Transcriptome analysis of an Antarctic notothenioid fish. (A) The expression profile of 3,114 protein gene families in brain, liver, ovary, and head kidney of D. mawsoni. The profile was generated with data in Table S2 in SI Appendix and arranged in the same order. It was clustered with Cluster 3.0 (14) using log₂ transformation with the Pearson correlation coefficient metric and rendered with JAVA TreeView (15). Blue and white indicate the presence or absence, respectively, of the specific transcripts. Transcript abundance is indicated by the intensity of the blue color. (B) The top tissue-specific and all-tissue-expressed genes and their transcript percentages in the transcriptome(s). Total number of ESTs in the transcriptomes is shown in parentheses.

Fig. 2.

Transcriptome comparison between D. mawsoni and temperate/tropical teleosts revealed co-up-regulation of multiple gene groups in the Antarctic notothenioid fish. (A) Tissue distribution and expression ratio of 189 differentially expressed genes between D. mawsoni and five temperate/tropical teleost fishes identified from same-tissue transcriptome comparisons.
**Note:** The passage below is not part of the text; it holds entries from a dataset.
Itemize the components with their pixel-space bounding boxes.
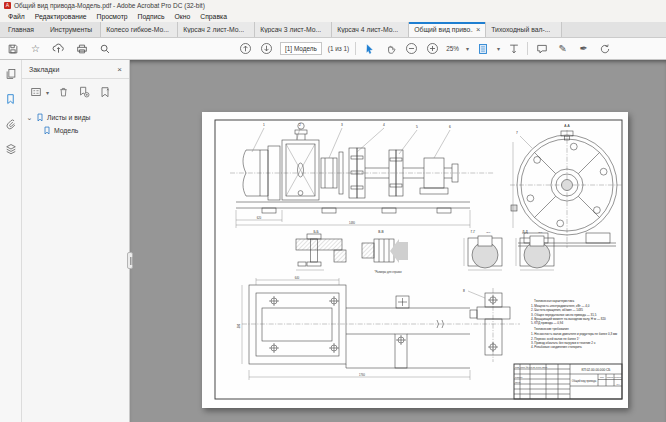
svg-text:(2:1): (2:1)	[538, 231, 543, 233]
zoom-caret-icon[interactable]: ▾	[466, 45, 469, 52]
tab-home[interactable]: Главная	[0, 22, 42, 37]
save-icon[interactable]	[5, 41, 20, 56]
page-count-label: (1 из 1)	[328, 45, 349, 52]
sign-pen-icon[interactable]: ✒	[576, 41, 591, 56]
acrobat-logo-icon	[4, 2, 11, 9]
previous-page-icon[interactable]	[238, 41, 253, 56]
svg-text:Г-Г: Г-Г	[471, 230, 476, 234]
svg-text:620: 620	[257, 216, 262, 220]
toolbar-separator	[355, 42, 356, 55]
bookmark-label: Модель	[54, 127, 78, 134]
menu-sign[interactable]: Подпись	[133, 13, 170, 20]
svg-text:1:4: 1:4	[616, 383, 620, 385]
bookmarks-panel-icon[interactable]	[4, 92, 18, 106]
menu-help[interactable]: Справка	[195, 13, 232, 20]
search-icon[interactable]	[97, 41, 112, 56]
svg-text:640: 640	[295, 276, 300, 280]
tab-doc-tihohodny-val[interactable]: Тихоходный вал-...	[485, 22, 562, 37]
content-area: Закладки × ▾ ⌄	[0, 60, 666, 422]
share-cloud-icon[interactable]	[51, 41, 66, 56]
print-icon[interactable]	[74, 41, 89, 56]
svg-text:6: 6	[449, 125, 451, 129]
bookmark-label: Листы и виды	[47, 114, 91, 121]
detail-section-2: В-В *Размеры для справок	[362, 230, 408, 274]
tab-doc-koleso[interactable]: Колесо гибкое-Мо...	[100, 22, 177, 37]
tab-doc-kursach3[interactable]: Курсач 3 лист-Мо...	[254, 22, 331, 37]
navigation-icon-strip	[0, 60, 22, 422]
svg-text:2: 2	[299, 123, 301, 127]
frame-plan-view: 8 640 580 1760	[237, 276, 521, 381]
svg-text:Общий вид привода: Общий вид привода	[572, 379, 597, 383]
pdf-page: 1 2 3 4 5 6 1480 620	[202, 112, 628, 408]
page-display-caret-icon[interactable]: ▾	[497, 45, 500, 52]
zoom-level-value[interactable]: 25%	[446, 45, 459, 52]
fit-width-icon[interactable]	[506, 41, 521, 56]
panel-resize-grip[interactable]	[127, 252, 133, 269]
svg-text:Пров.: Пров.	[515, 381, 521, 383]
layers-icon[interactable]	[4, 142, 18, 156]
svg-text:А-А: А-А	[564, 124, 570, 128]
svg-text:7: 7	[516, 131, 518, 135]
page-number-field[interactable]: [1] Модель	[280, 42, 322, 55]
acrobat-window: Общий вид привода-Модель.pdf - Adobe Acr…	[0, 0, 666, 422]
zoom-in-icon[interactable]	[425, 41, 440, 56]
stamp-tools-icon[interactable]	[597, 41, 612, 56]
select-tool-icon[interactable]	[362, 41, 377, 56]
svg-text:(2:1): (2:1)	[486, 231, 491, 233]
toolbar-separator	[527, 42, 528, 55]
edit-pencil-icon[interactable]: ✎	[555, 41, 570, 56]
svg-text:КП 02.00.00.000 СБ: КП 02.00.00.000 СБ	[582, 368, 611, 372]
svg-text:Б-Б: Б-Б	[313, 230, 318, 234]
title-bar: Общий вид привода-Модель.pdf - Adobe Acr…	[0, 0, 666, 11]
bookmarks-panel-title: Закладки	[29, 66, 59, 73]
bookmark-options-caret-icon[interactable]: ▾	[46, 89, 49, 96]
chevron-down-icon[interactable]: ⌄	[26, 114, 33, 122]
favorites-star-icon[interactable]: ☆	[28, 41, 43, 56]
title-block: КП 02.00.00.000 СБ Общий вид привода Лит…	[514, 364, 622, 399]
next-page-icon[interactable]	[259, 41, 274, 56]
svg-text:*Размеры для справок: *Размеры для справок	[374, 270, 402, 274]
svg-text:1760: 1760	[359, 373, 365, 377]
tab-doc-obshiy-vid-active[interactable]: Общий вид приво... ×	[408, 22, 485, 37]
svg-text:Д-Д: Д-Д	[522, 230, 528, 234]
svg-text:Масса: Масса	[607, 376, 614, 378]
page-thumbnails-icon[interactable]	[4, 67, 18, 81]
drawing-frame	[215, 120, 622, 399]
window-title: Общий вид привода-Модель.pdf - Adobe Acr…	[14, 2, 205, 9]
document-view-area[interactable]: 1 2 3 4 5 6 1480 620	[130, 60, 666, 422]
menu-view[interactable]: Просмотр	[92, 13, 133, 20]
page-display-icon[interactable]	[475, 41, 490, 56]
tab-close-icon[interactable]: ×	[476, 25, 480, 34]
bookmark-icon	[36, 113, 44, 122]
attachments-paperclip-icon[interactable]	[4, 117, 18, 131]
tab-doc-kursach2[interactable]: Курсач 2 лист-Мо...	[177, 22, 254, 37]
notes-header: Технические требования	[534, 327, 621, 331]
svg-text:1480: 1480	[349, 221, 355, 225]
svg-text:Разраб.: Разраб.	[515, 376, 523, 378]
comment-icon[interactable]	[534, 41, 549, 56]
bookmark-options-icon[interactable]	[29, 85, 43, 99]
menu-edit[interactable]: Редактирование	[30, 13, 92, 20]
menu-window[interactable]: Окно	[169, 13, 195, 20]
panel-close-icon[interactable]: ×	[117, 65, 122, 74]
bookmark-item-model[interactable]: Модель	[26, 124, 125, 137]
technical-notes: Техническая характеристика 1. Мощность э…	[528, 297, 621, 349]
main-assembly-view: 1 2 3 4 5 6 1480 620	[230, 123, 494, 228]
tab-doc-kursach4[interactable]: Курсач 4 лист-Мо...	[331, 22, 408, 37]
svg-text:1: 1	[263, 123, 265, 127]
svg-text:Изм. Лист № докум. Подп. Дат: Изм. Лист № докум. Подп. Дата	[515, 366, 548, 368]
zoom-out-icon[interactable]	[404, 41, 419, 56]
technical-drawing: 1 2 3 4 5 6 1480 620	[202, 112, 628, 408]
delete-bookmark-trash-icon[interactable]	[56, 85, 70, 99]
tab-tools[interactable]: Инструменты	[42, 22, 100, 37]
notes-header: Техническая характеристика	[534, 299, 621, 303]
menu-file[interactable]: Файл	[3, 13, 30, 20]
bookmark-item-sheets[interactable]: ⌄ Листы и виды	[26, 111, 125, 124]
highlight-bookmark-icon[interactable]	[98, 85, 112, 99]
bookmarks-tree: ⌄ Листы и виды Модель	[22, 105, 129, 143]
new-bookmark-icon[interactable]	[77, 85, 91, 99]
svg-text:8: 8	[463, 289, 465, 293]
hand-tool-icon[interactable]	[383, 41, 398, 56]
svg-text:В-В: В-В	[378, 230, 383, 234]
bookmark-icon	[43, 126, 51, 135]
Lanes B1-B4, L1-L3, O1-O3, and K1 showed comparison results of D. mawsoni brain vs. D. rerio-1522, -14409 and G. aculeatus-17209, -18921 brain libraries; D. mawsoni liver versus D. rerio-14410, F. heteroclitus-15870 and O. latipes-17414 liver libraries; D. mawsoni ovary versus S. salar-15459 and D. rerio-9767, -15519 ovary libraries; and D. mawsoni head kidney versus S. salar-15454 head kidney library, respectively. The graph was derived from data in Table S3 in SI Appendix, clustered and rendered by the same programs described for Fig. 1A. (B) Eleven functional groups of differentially up-regulated genes in D. mawsoni. (Left) TreeView plot. Red and green indicate statistically significant up- or down-regulation, respectively, of transcript abundance in D. mawsoni relative to the compared species (P < 0.05 in Fisher's exact test). Black indicates no difference. The color scale is derived from log₂ transformation of differential expression ratios in Table S3 in SI Appendix. Rows dotted with a small black square indicate the homologs of cold-responding genes identified in C. carpio (20). (Right) Names and EST counts of the highly up-regulated genes in each functional group. Sequentially, the 11 groups represent: molecular chaperones, ubiquitin-dependent protein degradation, proteolytic enzymes and inhibitors, lipid metabolism, antioxidant, apoptosis regulation, ion and solute homeostasis, immunity, zona pellucida proteins, Ras/MAPK pathway, and transcription factors.

Fig. 3.

Extensive gene duplications occurred in Antarctic notothenioid fish genomes. (A) Antarctic-specific gene duplication and contraction revealed by aCGH pairs of Antarctic (Pb, P. borchgrevinki; Dm, D. mawsoni; Ca, C. aceratus) and non-Antarctic notothenioids (Bv, B. variegatus; Em, E. maclovinus). The plot is derived from data in Table S4 in SI Appendix, clustered and rendered by the same programs described for Fig. 1A. Gene duplications (red) greatly outnumbered gene contractions (green). The red color may be saturated for highly duplicated genes (see Table S4 in SI Appendix for the detail of genes, duplication folds, and annotations). (B) Southern blot hybridization of genomic DNA from the five species used in aCGH to verify gene duplication. Approximately 20 μg of EcoRI digested genomic DNA was applied in each lane except lanes Dm, Pb, and Ca in 4, where 5 μg was applied. Four genes that show duplications in aCGH-FBP32II (L129B07), ZPC5 (O116C07), a 10-aa repeat protein (O120F01), and LINE (L042D05) (Table S4 in SI Appendix) were probed. β-actin (B383D08) is nonduplicated control gene. The test genes, including the fast-evolving ZPC5 and LINE, were detectable in the non-Antarctic notothenioids, indicating that sequence divergence was not a factor in the differential aCGH signals between the Antarctic/non-Antarctic species pairs.